Hating your friends
Come on Feel The Lemonheads
by Adam Perry
(for Boulder Weekly, 6/11/09)
The cover is a polarizing thing.
Some people prefer the off-the-wall cover — take “My Favorite Things” by John Coltrane, “Satisfaction” by Devo or “Tomorrow Never Knows” by Brian Eno and Phil Manzanera — classic tunes re-interpreted in a fresh and inventive style where only the original over-lying melody is still present but the weight of the initial spirit successfully shines through the vision of a different performer.
Some prefer the faithful cover — see the Sea and Cake’s “Sound & Vision,” “Four Strong Winds” by Neil Young or “Waitin’ Around to Die” by the Be Good Tanyas — a new artist does justice to a beloved favorite by giving it the honest essence of their unique talent, whether it’s a screaming guitar solo or brilliant female sensibility.
Some just prefer the sound of a deep-voiced early-’90s alt-rock sex symbol playing anything.

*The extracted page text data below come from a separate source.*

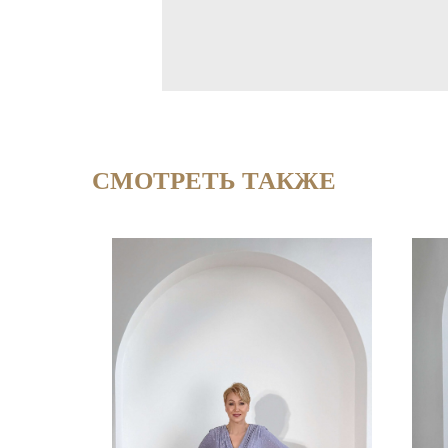
СМОТРЕТЬ ТАКЖЕ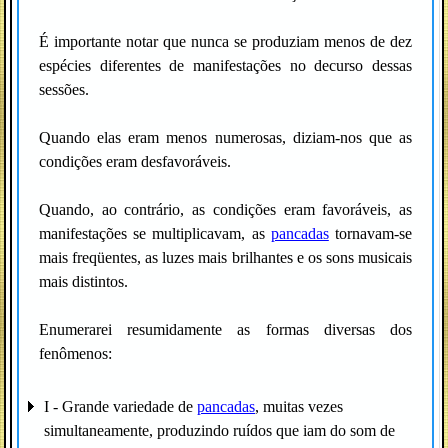
É importante notar que nunca se produziam menos de dez
espécies diferentes de manifestações no decurso dessas
sessões.
Quando elas eram menos numerosas, diziam-nos que as
condições eram desfavoráveis.
Quando, ao contrário, as condições eram favoráveis, as
manifestações se multiplicavam, as
pancadas
tornavam-se
mais freqüentes, as luzes mais brilhantes e os sons musicais
mais distintos.
Enumerarei resumidamente as formas diversas dos
fenômenos:
I - Grande variedade de
pancadas
, muitas vezes
simultaneamente, produzindo ruídos que iam do som de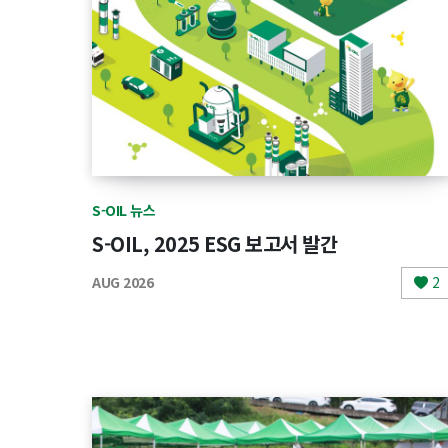
S-OIL 뉴스
S-OIL, 2025 ESG 보고서 발간
AUG 2026
2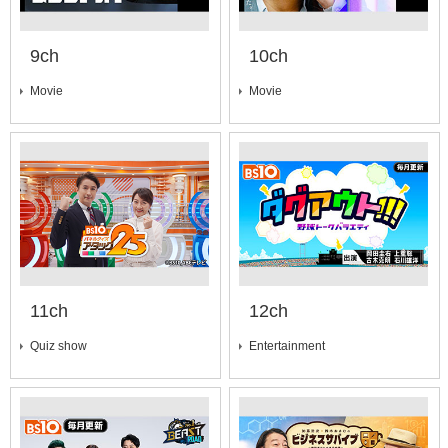
9ch
10ch
Movie
Movie
11ch
12ch
Quiz show
Entertainment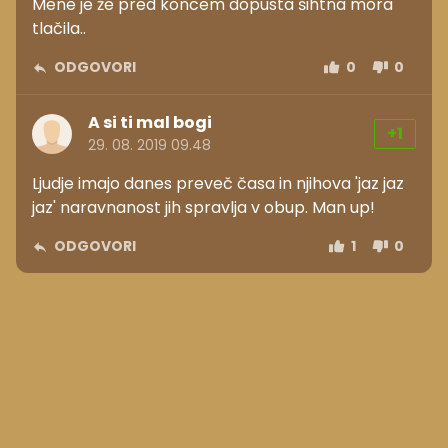
Mene je že pred koncem dopusta šihtna mora
tlačila..
ODGOVORI
0
0
A si ti mal bogi
+1
29. 08. 2019 09.48
Ljudje imajo danes preveč časa in njihova 'jaz jaz
jaz' naravnanost jih spravlja v obup. Man up!
ODGOVORI
1
0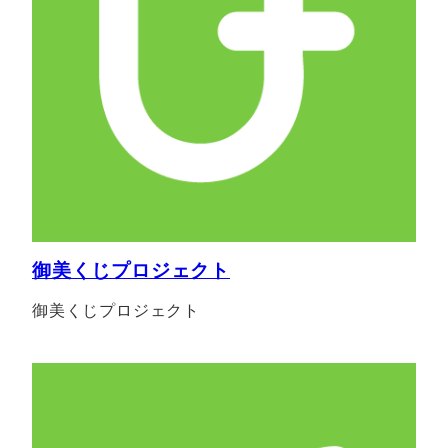
御美くじプロジェクト
御美くじプロジェクト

I fall in the first category — the Feelies’ raging “Everybody’s Got Something to Hide (Except Me and My Monkey)” and the New Bomb Turks’ half-time hardcore version of Wire’s “Mr. Suit” are near the top of my list of favorite covers — but I have to admit that the one-time title holder of People Magazine’s “Sexiest Man Alive” Evan Dando has something for every finicky music geek on his new covers LP, Varshons, just released on The End Records.
Just about everyone who’s had even a toe in the waters of the music industry has a friend with an “I know someone who dated Evan Dando” story. Famous for fronting The Lemonheads, who rose to worldwide fame with their cover of Simon and Garfunkel’s “Mrs. Robinson” in 1992, Dando pretty much disappeared in the mid-to-late ’90s, succumbing to crack addiction and the temptation that comes with being able to sleep with just about everyone who’s had a toe in the waters of the music industry.
Thus, between 1996 and 2006 there were no Lemonheads releases, although in that time Dando put out his only solo album (2003’s Baby I’m Bored) and made the tabloids for partying with people like Courtney Love and Johnny Depp. The former Boston alt-rock dude went all L.A.
The L.A. part hasn’t changed with the new covers album, as Kate Moss and Liv Tyler both appear as guest vocalists on Varshons, but Dando seems to have at least partially returned to the playful nature of It’s a Shame About Ray and even earlier Lemonheads albums.
Dando’s versions of “Waitin’ Around to Die” (Townes Van Zandt) and “Beautiful” (written by Linda Perry but made famous by Christina Aguilera) won’t exactly bowl anyone over: they’re faithful (but stale) covers by someone with a an exceptional voice. “Hey, That’s No Way to Say Goodbye” (Leonard Cohen) is a similar story; it’s a song that’s been covered a lot, and despite the fact that it’s a duet with Tyler, nothing remarkable happens.
Dando’s balladeer rendition of the Cramps’ punk classic “Green Fuzz” (originally by Texas’ Green Fuz) is something special, though.
He took a slow-churning, campy psychedelic-rockabilly song and made it a soulful, melancholy croon. That’s exactly the kind of 180 some of us go for.
Whether this entertaining — what else can you call an album where a G.G. Allin cover precedes an electro-clash collaboration with Kate Moss? — cover album will steer the 42-year-old Dando’s rejuvenated career into more interesting musical territory than The Lemonheads’ self-titled 2006 comeback album, it’s impossible to predict. I’m not even sure why they’re called The Lemonheads and not something like Evan Dando and Friends, as the two other original members were gone by 1987, and the most memorable Lemonheads lineup (with Juliana Hatfield) only lasted for a few years in the early ’90s.
I do know that sobriety is a good thing, and Evan Dando puts on a decent live show when he’s not hours late. Plus, the reality that he’s been divisive enough to have inspired a famous “anti-Dando” fanzine means he must have done something right. Pissing people off takes serious work, as does surviving not only crack but Courtney Love — but hey, words can’t bring him down.